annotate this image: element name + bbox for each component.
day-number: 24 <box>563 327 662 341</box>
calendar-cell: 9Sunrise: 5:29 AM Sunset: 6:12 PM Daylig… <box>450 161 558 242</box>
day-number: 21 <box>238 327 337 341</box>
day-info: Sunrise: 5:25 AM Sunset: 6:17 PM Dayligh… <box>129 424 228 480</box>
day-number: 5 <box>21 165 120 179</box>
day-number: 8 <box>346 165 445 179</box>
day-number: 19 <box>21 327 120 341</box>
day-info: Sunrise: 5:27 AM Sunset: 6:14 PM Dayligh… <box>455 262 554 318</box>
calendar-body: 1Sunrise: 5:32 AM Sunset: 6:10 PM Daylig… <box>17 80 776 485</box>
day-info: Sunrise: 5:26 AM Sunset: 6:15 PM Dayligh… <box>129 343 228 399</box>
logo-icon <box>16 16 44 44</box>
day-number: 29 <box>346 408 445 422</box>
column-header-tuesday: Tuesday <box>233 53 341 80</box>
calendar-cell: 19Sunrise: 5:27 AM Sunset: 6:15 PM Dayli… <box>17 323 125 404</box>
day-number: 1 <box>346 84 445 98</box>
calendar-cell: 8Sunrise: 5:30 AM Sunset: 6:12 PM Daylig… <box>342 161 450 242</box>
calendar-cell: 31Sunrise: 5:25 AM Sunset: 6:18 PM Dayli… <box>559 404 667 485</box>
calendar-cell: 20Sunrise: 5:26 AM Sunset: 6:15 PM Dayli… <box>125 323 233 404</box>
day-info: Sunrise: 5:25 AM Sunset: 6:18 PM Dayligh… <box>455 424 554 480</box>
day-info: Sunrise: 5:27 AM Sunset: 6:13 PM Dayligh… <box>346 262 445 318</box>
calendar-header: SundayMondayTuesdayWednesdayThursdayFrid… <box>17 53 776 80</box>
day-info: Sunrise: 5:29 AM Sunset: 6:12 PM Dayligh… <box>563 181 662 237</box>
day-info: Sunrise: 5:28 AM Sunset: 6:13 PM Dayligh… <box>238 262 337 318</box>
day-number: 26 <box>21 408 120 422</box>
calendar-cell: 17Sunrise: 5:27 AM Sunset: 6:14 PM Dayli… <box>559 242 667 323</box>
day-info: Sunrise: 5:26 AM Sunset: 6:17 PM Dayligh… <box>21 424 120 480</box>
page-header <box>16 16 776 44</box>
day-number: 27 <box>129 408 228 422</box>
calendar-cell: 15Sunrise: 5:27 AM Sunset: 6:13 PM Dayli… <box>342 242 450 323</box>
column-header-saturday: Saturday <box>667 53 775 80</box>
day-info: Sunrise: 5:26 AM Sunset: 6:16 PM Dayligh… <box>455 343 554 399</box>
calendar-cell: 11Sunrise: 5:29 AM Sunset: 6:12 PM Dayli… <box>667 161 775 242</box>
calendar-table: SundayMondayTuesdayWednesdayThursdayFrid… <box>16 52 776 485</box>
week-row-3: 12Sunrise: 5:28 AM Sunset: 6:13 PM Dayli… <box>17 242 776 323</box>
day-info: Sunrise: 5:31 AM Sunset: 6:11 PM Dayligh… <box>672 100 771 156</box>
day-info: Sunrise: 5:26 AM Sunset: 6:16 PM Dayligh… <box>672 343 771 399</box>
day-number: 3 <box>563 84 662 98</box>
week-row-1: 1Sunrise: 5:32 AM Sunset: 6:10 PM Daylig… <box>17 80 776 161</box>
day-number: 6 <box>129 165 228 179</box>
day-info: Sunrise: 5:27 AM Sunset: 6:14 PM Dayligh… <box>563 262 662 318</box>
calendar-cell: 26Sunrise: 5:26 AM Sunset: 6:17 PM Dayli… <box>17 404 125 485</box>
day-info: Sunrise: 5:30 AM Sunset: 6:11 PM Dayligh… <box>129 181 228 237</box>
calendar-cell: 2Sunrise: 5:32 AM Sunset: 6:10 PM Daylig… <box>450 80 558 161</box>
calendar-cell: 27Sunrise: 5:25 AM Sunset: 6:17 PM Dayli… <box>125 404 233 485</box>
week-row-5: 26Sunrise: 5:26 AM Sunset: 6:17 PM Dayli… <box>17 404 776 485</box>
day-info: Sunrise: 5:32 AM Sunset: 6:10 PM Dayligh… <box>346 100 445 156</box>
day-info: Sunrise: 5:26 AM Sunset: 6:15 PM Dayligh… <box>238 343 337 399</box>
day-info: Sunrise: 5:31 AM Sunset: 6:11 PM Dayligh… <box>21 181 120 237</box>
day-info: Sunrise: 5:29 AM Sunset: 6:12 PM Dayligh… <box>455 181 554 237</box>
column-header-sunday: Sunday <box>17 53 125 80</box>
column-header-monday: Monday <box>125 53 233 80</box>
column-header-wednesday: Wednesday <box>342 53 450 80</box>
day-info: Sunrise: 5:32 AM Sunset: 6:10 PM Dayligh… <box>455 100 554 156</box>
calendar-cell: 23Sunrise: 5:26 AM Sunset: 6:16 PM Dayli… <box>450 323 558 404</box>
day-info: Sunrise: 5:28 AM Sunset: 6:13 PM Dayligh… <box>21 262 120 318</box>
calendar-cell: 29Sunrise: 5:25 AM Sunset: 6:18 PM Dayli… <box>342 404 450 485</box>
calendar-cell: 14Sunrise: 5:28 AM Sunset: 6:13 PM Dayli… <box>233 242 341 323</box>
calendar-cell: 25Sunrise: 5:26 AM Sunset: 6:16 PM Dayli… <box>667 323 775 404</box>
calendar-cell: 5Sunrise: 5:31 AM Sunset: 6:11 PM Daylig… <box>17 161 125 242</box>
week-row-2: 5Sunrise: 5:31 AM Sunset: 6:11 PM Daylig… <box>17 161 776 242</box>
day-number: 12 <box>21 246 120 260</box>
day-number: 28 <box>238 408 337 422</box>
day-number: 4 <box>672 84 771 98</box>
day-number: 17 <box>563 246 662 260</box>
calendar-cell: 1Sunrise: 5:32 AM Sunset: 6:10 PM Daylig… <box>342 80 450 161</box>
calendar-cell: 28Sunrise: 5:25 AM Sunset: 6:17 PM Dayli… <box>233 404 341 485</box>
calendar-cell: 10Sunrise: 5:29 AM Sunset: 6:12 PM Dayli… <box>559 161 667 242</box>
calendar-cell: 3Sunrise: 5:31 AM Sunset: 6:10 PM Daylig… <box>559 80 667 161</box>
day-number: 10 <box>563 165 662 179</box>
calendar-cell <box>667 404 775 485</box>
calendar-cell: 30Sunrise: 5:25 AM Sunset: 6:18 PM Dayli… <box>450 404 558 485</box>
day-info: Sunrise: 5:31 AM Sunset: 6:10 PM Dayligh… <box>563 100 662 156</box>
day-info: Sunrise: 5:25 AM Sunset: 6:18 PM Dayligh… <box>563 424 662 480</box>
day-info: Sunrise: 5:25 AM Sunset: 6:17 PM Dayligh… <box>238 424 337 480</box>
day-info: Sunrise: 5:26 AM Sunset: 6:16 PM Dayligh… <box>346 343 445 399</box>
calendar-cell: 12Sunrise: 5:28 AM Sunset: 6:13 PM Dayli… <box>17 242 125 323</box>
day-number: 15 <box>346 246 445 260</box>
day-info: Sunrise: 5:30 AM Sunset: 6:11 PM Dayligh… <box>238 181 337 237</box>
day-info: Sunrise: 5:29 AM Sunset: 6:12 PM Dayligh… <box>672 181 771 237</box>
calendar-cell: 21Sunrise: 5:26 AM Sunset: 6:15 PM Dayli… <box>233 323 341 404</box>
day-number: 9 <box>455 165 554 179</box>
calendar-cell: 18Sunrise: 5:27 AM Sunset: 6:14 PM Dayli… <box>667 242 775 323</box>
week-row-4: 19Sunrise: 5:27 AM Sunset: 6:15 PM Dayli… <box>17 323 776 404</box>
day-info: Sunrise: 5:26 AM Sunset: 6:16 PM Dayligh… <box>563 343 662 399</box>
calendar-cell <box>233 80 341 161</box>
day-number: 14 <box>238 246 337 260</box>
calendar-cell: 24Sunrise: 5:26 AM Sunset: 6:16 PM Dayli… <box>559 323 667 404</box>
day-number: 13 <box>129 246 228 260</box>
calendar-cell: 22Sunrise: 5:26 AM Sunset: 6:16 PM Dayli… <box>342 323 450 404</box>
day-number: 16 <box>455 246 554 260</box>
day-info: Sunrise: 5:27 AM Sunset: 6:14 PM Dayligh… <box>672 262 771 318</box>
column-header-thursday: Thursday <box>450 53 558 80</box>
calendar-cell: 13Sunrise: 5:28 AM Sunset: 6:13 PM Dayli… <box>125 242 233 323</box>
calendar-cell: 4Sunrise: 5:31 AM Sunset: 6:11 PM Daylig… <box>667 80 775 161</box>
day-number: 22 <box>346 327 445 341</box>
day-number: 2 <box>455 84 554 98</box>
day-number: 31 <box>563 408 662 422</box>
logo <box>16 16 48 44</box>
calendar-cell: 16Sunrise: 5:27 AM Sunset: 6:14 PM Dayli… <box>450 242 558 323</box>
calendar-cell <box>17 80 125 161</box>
****
* Problem to work on *
Show every line of the data in which the word "SundayMondayTuesdayWednesdayThursdayFrid" appears.

* Answer section *
calendar-header: SundayMondayTuesdayWednesdayThursdayFrid… <box>17 53 776 80</box>
calendar-table: SundayMondayTuesdayWednesdayThursdayFrid… <box>16 52 776 485</box>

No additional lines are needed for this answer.